Working data →
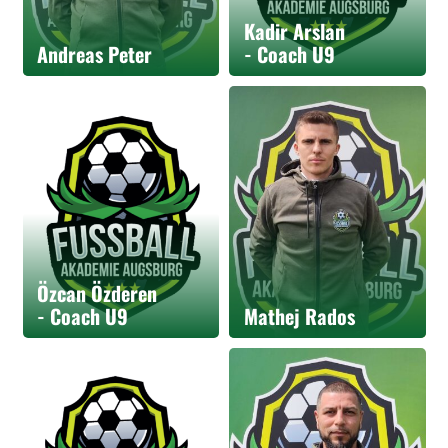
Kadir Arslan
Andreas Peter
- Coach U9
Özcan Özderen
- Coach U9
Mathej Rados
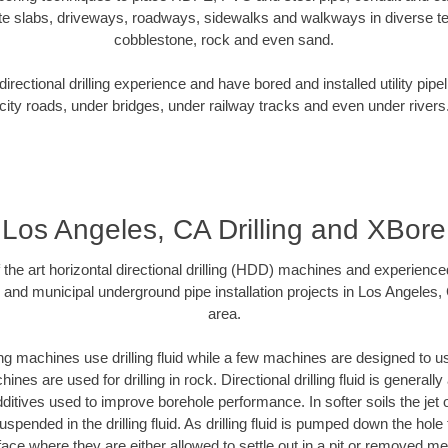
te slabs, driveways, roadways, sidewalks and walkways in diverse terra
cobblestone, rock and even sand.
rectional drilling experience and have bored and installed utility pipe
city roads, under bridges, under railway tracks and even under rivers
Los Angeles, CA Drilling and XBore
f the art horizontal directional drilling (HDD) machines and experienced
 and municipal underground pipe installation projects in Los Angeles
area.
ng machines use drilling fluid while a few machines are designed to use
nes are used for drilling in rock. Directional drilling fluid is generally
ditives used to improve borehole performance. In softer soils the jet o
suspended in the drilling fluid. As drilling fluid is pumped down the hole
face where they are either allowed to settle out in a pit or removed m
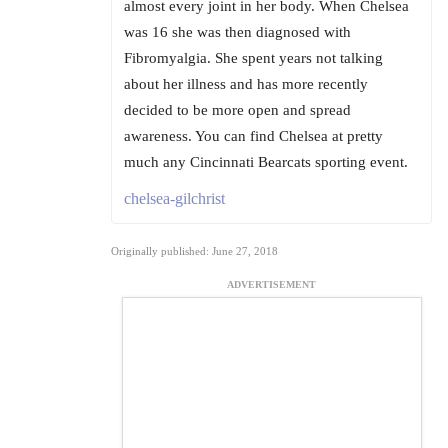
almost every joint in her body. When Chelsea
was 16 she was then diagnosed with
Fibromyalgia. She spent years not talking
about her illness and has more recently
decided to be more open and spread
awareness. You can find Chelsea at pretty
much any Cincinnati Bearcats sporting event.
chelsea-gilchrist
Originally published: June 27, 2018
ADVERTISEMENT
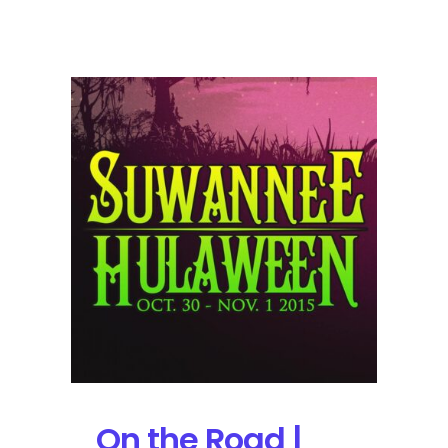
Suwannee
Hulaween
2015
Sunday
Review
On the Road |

Your goal → Exactly as they appear above, give the records again, without their pictures.

Answer box →
Kadir Arslan
Andreas Peter
- Coach U9
Özcan Özderen
- Coach U9
Mathej Rados
te slabs, driveways, roadways, sidewalks and walkways in diverse terra
cobblestone, rock and even sand.
rectional drilling experience and have bored and installed utility pipe
city roads, under bridges, under railway tracks and even under rivers
Los Angeles, CA Drilling and XBore
f the art horizontal directional drilling (HDD) machines and experienced
 and municipal underground pipe installation projects in Los Angeles
area.
ng machines use drilling fluid while a few machines are designed to use
nes are used for drilling in rock. Directional drilling fluid is generally
ditives used to improve borehole performance. In softer soils the jet o
suspended in the drilling fluid. As drilling fluid is pumped down the hole
face where they are either allowed to settle out in a pit or removed m
almost every joint in her body. When Chelsea
was 16 she was then diagnosed with
Fibromyalgia. She spent years not talking
about her illness and has more recently
decided to be more open and spread
awareness. You can find Chelsea at pretty
much any Cincinnati Bearcats sporting event.
chelsea-gilchrist
Originally published: June 27, 2018
ADVERTISEMENT
Suwannee
Hulaween
2015
Sunday
Review
On the Road |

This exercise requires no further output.